Entretanto, a pressão de Trump a Putin continuou. Embora num tom mais ameno, o presidente norte-americano disse que saberá dentro de "semana e meia a duas semanas" para concluir se o líder russo de facto está interessado num cessar-fogo e, nesse caso, "responder de uma forma um pouco diferente". Trump disse aos jornalistas que ao chamar Putin de "completamente louco" e de que estava "a brincar com o fogo", as suas "palavras falam por si".
Segundo as fontes ouvidas pela Reuters, Putin "está pronto para alcançar a paz mas não a qualquer preço"; o russo não estará disposto a devolver território e, ao invés, se vir uma oportunidade irá tentar conquistar mais ainda. Se Putin não chegar a um acordo de paz que lhe agrade, dizem, tentará mostrar através de vitórias militares que "a paz no futuro será ainda mais dolorosa".
Cimeira na berlinda
Há duas semanas, a agência italiana ANSA, citando fontes diplomáticas, noticiou que o líder ucraniano não seria convidado para a cimeira anual da NATO, o que sucederia pela primeira vez desde a invasão russa. O site Euroactiv complementou a informação: o objetivo da reunião de líderes é mostrar unidade da aliança e ter à mesma mesa Trump e Zelensky poderia criar tensões, explicaram as fontes ouvidas.
De visita a Berlim, Volodymyr Zelensky voltou ao tema: "Se a Ucrânia não estiver presente, será uma vitória para Putin, mas não contra a Ucrânia, e sim contra a NATO. A decisão cabe, portanto, aos nossos parceiros."
Na sequência da notícia da ANSA, o secretário de Estado Marco Rubio disse que os EUA não se opuseram a que o ucraniano estivesse na reunião. O embaixador dos EUA na NATO, Matthew Whitaker, disse esperar que Zelensky esteja presente em Haia, mas não sabia em que qualidade. Segundo o The New York Times, a cimeira não incluirá uma reunião do Conselho NATO-Ucrânia, mas está previsto um fórum da indústria de defesa, na qual o presidente ucraniano poderá comparecer.

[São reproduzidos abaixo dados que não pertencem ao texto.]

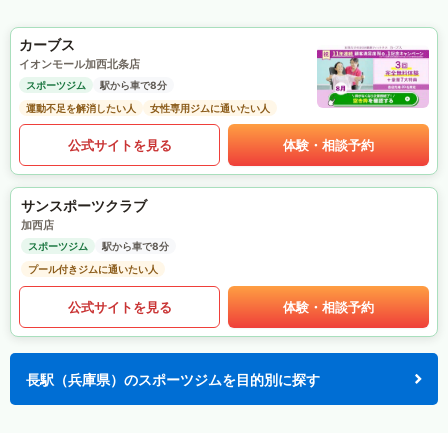
カーブス
イオンモール加西北条店
スポーツジム
駅から車で8分
運動不足を解消したい人
女性専用ジムに通いたい人
公式サイトを見る
体験・相談予約
サンスポーツクラブ
加西店
スポーツジム
駅から車で8分
プール付きジムに通いたい人
公式サイトを見る
体験・相談予約
長駅（兵庫県）のスポーツジムを目的別に探す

Na capital alemã, os ministros da Defesa da Ucrânia e da Alemanha assinaram um acordo para financiar a produção de mísseis de longo alcance em território ucraniano. Também foi anunciado um apoio militar suplementar no valor de 5 mil milhões de euros. A questão da transferência dos mísseis Taurus ficou na penumbra. Segundo o chefe de gabinete do chanceler Merz, em declarações ao Welt, a discussão sobre este tema não deve ser pública e o governo não afastou a hipótese. "Cada arma no seu devido tempo e em consonância com os respetivos desafios militares", disse Thorsten Frei.